> **PROVIDED DATA**:
§

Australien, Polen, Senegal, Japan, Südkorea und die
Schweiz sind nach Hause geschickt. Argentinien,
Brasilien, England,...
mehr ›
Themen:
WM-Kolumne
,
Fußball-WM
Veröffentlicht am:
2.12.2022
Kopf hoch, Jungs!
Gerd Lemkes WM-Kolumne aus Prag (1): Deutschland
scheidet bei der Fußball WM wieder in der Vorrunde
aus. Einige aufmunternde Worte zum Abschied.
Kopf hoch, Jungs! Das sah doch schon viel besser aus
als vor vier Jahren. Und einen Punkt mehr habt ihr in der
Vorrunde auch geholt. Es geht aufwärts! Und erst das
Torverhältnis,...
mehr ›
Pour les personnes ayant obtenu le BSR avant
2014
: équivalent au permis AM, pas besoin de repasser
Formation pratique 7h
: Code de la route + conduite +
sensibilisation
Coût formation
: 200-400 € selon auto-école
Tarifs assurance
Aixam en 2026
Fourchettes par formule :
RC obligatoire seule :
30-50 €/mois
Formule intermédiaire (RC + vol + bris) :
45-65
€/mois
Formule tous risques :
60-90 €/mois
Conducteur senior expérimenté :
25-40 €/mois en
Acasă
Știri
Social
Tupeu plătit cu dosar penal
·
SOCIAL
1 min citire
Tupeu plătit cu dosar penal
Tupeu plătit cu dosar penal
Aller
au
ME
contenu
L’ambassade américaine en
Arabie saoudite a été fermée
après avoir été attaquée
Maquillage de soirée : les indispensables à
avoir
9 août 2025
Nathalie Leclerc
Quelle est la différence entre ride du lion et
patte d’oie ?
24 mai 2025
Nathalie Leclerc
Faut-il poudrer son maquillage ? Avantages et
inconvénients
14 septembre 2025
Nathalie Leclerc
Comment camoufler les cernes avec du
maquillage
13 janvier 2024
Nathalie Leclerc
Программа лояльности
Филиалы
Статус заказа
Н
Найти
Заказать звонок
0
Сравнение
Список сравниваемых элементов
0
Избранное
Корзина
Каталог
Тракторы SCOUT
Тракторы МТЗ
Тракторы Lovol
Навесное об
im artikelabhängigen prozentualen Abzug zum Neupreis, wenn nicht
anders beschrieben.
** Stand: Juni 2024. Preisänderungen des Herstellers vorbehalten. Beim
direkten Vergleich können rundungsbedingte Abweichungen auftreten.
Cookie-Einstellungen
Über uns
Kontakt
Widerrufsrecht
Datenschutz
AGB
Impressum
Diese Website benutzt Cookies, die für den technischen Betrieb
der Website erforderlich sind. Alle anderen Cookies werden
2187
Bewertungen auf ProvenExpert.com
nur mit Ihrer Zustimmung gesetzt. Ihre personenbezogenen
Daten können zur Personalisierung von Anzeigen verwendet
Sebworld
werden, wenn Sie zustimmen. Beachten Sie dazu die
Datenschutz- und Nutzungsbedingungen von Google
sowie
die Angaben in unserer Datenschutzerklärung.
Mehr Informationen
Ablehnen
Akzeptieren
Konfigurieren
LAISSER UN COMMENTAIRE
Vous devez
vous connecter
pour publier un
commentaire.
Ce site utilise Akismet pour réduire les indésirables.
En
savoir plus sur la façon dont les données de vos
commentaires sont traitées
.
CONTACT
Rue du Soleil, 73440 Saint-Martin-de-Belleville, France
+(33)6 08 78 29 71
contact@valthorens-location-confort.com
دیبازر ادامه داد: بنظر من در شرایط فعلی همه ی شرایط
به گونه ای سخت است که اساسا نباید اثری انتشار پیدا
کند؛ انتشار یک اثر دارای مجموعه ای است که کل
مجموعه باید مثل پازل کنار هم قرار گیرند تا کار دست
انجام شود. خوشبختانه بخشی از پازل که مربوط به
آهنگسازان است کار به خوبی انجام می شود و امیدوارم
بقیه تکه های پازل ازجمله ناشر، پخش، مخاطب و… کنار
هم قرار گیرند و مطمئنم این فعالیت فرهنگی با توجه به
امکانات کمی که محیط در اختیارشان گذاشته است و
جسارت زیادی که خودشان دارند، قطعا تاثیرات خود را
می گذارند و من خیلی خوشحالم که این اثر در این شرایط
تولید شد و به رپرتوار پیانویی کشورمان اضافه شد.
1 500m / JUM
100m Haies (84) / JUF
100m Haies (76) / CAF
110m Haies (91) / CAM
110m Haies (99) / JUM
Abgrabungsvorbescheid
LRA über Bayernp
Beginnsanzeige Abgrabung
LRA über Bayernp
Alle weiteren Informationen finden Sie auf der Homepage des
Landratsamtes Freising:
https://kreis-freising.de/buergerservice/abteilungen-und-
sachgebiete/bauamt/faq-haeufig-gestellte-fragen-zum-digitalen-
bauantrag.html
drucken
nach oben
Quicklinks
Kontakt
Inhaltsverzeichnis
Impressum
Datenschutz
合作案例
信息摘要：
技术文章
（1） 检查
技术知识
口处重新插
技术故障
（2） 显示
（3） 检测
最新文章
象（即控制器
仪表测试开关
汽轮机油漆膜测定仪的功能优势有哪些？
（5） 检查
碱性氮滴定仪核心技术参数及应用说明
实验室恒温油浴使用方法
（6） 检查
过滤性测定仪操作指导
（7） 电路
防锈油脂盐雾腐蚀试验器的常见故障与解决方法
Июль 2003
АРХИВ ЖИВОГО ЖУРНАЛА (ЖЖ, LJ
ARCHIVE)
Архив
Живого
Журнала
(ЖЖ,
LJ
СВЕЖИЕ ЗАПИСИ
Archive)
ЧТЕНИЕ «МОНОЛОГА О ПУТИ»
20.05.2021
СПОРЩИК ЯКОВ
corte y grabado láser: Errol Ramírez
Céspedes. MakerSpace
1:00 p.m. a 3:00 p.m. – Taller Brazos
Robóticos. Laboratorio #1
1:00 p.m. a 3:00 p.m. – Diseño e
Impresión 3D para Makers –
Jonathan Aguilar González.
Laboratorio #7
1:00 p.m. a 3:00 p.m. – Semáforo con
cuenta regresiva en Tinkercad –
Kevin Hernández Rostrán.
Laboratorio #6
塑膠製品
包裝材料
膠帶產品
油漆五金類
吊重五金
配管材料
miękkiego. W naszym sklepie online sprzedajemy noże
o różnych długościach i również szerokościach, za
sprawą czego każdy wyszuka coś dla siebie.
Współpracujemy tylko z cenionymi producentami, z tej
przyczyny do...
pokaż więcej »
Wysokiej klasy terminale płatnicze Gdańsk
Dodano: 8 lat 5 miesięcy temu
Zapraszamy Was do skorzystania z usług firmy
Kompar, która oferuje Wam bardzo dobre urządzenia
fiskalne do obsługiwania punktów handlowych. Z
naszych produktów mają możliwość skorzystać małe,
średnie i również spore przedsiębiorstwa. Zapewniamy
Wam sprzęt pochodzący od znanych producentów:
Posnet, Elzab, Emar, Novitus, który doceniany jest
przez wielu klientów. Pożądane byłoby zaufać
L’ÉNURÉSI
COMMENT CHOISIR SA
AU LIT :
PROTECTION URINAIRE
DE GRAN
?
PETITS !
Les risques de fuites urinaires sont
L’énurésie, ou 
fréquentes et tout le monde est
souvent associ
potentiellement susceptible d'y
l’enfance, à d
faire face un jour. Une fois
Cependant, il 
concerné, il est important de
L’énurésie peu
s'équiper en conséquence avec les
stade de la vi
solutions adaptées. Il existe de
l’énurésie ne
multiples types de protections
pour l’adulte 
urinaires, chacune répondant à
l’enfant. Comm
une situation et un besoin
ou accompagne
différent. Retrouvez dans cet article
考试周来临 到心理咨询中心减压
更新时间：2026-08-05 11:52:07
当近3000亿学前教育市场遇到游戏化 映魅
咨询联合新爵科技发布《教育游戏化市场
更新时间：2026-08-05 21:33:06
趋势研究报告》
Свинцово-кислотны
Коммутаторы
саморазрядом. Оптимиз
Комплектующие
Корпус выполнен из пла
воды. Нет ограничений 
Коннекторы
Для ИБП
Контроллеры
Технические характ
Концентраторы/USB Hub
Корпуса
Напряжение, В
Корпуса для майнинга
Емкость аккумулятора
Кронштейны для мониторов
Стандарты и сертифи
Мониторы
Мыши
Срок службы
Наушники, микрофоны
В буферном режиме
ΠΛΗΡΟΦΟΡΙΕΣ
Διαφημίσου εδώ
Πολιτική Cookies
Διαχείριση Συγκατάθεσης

§

In the material above, find each line that contains the word "mois", and select it.

30-50 €/mois
€/mois
60-90 €/mois
25-40 €/mois en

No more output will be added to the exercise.